## Required work:
A verbatim reproduction of the lines below, from the line containing "がゆっくりと流れる生活を送りさえすれば、病気にならないという「福" through the line containing "de bază, cu", both ends included, is the whole required output.
** Opening Information block **
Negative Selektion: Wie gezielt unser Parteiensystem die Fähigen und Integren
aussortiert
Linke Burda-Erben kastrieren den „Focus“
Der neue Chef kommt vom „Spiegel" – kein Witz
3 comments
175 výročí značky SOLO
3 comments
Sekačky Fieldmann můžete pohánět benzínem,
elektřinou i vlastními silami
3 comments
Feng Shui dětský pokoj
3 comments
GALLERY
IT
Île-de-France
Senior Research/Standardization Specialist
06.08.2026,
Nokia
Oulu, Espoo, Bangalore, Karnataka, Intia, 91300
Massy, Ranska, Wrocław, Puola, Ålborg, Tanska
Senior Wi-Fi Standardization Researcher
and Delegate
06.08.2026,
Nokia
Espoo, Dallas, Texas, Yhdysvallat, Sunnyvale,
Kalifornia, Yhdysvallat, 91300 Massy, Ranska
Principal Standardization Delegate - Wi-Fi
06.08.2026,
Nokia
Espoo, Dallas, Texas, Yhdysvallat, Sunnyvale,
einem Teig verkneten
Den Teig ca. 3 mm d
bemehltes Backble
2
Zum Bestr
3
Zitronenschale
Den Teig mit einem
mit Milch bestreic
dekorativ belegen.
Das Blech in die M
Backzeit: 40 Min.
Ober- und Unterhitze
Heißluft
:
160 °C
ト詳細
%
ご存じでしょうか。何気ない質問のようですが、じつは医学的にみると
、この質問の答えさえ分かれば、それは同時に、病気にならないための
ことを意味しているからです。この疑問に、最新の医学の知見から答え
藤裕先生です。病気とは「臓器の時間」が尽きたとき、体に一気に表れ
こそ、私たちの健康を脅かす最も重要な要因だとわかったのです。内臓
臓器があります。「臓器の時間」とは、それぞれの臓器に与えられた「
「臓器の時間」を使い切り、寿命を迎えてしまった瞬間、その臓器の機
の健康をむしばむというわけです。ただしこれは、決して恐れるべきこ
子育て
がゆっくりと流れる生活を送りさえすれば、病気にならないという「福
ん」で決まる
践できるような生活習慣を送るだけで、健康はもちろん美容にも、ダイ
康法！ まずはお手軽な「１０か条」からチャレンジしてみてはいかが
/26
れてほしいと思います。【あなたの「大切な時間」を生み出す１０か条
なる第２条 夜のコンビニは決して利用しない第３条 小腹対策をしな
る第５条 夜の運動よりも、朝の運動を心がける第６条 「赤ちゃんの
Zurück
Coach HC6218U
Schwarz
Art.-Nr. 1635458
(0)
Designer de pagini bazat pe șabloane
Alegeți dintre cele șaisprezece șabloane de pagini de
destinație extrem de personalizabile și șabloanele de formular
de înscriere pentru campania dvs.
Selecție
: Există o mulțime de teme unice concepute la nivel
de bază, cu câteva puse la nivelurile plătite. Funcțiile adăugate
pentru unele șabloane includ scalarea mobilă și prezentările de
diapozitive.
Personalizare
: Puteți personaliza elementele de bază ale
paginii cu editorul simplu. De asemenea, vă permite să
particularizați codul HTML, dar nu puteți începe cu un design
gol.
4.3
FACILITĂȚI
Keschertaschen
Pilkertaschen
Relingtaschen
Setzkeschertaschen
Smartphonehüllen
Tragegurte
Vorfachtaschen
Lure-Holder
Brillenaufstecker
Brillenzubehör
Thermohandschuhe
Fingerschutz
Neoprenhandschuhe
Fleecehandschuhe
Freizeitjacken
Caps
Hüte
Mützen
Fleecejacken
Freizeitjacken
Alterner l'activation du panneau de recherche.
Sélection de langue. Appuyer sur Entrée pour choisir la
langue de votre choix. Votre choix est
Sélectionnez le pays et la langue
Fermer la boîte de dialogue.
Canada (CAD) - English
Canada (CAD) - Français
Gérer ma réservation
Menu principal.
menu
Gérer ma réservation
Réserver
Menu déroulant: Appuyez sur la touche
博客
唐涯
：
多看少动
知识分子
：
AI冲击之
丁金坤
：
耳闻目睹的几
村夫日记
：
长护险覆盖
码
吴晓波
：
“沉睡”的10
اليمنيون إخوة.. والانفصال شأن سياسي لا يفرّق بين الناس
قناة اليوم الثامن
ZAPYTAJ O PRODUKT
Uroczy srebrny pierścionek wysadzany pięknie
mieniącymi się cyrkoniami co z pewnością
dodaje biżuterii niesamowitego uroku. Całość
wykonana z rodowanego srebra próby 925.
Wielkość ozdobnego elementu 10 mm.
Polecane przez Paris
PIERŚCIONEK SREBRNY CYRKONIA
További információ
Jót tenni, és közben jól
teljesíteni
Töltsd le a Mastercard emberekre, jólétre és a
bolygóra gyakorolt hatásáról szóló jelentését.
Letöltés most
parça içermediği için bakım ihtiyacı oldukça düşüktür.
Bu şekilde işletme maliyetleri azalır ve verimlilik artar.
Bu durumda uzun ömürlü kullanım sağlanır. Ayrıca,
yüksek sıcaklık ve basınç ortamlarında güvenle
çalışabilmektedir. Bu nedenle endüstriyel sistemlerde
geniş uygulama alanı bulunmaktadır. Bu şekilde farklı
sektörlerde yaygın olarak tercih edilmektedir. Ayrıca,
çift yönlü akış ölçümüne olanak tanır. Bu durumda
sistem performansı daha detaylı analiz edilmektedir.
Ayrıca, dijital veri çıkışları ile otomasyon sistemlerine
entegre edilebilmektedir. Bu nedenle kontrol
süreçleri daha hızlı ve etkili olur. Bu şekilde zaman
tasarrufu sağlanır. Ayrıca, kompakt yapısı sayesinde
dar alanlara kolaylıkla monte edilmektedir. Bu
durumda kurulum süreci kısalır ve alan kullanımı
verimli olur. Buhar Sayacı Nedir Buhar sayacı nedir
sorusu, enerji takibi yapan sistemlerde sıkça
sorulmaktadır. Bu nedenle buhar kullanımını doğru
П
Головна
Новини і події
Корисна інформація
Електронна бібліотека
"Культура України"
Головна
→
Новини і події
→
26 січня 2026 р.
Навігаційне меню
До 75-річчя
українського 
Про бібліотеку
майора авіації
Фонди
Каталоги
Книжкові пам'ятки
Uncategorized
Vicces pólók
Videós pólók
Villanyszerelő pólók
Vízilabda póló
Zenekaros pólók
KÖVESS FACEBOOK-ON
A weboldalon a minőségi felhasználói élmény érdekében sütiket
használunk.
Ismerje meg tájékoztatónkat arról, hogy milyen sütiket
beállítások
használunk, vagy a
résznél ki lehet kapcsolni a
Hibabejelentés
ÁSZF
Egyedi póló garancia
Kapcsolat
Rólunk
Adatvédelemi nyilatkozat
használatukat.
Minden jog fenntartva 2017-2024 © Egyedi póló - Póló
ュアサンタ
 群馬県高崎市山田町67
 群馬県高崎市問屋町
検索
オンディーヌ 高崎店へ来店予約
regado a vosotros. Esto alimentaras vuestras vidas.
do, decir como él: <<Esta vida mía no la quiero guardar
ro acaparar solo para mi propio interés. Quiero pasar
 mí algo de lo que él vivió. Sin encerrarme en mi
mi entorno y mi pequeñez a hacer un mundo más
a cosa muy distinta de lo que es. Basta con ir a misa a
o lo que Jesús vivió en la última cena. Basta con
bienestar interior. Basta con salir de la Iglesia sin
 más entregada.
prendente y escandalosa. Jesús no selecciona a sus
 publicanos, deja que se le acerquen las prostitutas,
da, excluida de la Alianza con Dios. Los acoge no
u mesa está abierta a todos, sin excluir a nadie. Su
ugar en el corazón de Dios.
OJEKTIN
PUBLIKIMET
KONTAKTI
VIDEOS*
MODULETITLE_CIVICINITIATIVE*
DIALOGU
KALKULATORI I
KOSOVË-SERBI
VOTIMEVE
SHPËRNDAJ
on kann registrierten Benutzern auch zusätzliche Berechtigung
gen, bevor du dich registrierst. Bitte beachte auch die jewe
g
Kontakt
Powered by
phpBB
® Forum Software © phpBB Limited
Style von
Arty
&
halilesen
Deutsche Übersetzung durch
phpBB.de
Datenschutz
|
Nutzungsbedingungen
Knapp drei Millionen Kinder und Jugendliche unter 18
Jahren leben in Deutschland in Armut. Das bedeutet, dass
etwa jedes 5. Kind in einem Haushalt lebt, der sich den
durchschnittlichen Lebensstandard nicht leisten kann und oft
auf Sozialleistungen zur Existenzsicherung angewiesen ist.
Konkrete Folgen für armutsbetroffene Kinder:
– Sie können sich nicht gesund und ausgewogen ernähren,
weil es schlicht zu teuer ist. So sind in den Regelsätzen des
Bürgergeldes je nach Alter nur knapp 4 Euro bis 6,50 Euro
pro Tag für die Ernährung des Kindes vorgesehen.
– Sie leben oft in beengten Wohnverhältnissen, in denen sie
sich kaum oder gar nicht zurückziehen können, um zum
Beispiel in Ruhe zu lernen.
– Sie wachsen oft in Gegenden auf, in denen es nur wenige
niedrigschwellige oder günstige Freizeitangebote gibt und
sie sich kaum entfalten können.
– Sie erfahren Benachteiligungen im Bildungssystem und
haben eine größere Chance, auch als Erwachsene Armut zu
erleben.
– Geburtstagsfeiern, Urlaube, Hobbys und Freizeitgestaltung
** Closing Information block **
## Worked solution:
がゆっくりと流れる生活を送りさえすれば、病気にならないという「福
ん」で決まる
践できるような生活習慣を送るだけで、健康はもちろん美容にも、ダイ
康法！ まずはお手軽な「１０か条」からチャレンジしてみてはいかが
/26
れてほしいと思います。【あなたの「大切な時間」を生み出す１０か条
なる第２条 夜のコンビニは決して利用しない第３条 小腹対策をしな
る第５条 夜の運動よりも、朝の運動を心がける第６条 「赤ちゃんの
Zurück
Coach HC6218U
Schwarz
Art.-Nr. 1635458
(0)
Designer de pagini bazat pe șabloane
Alegeți dintre cele șaisprezece șabloane de pagini de
destinație extrem de personalizabile și șabloanele de formular
de înscriere pentru campania dvs.
Selecție
: Există o mulțime de teme unice concepute la nivel
de bază, cu câteva puse la nivelurile plătite. Funcțiile adăugate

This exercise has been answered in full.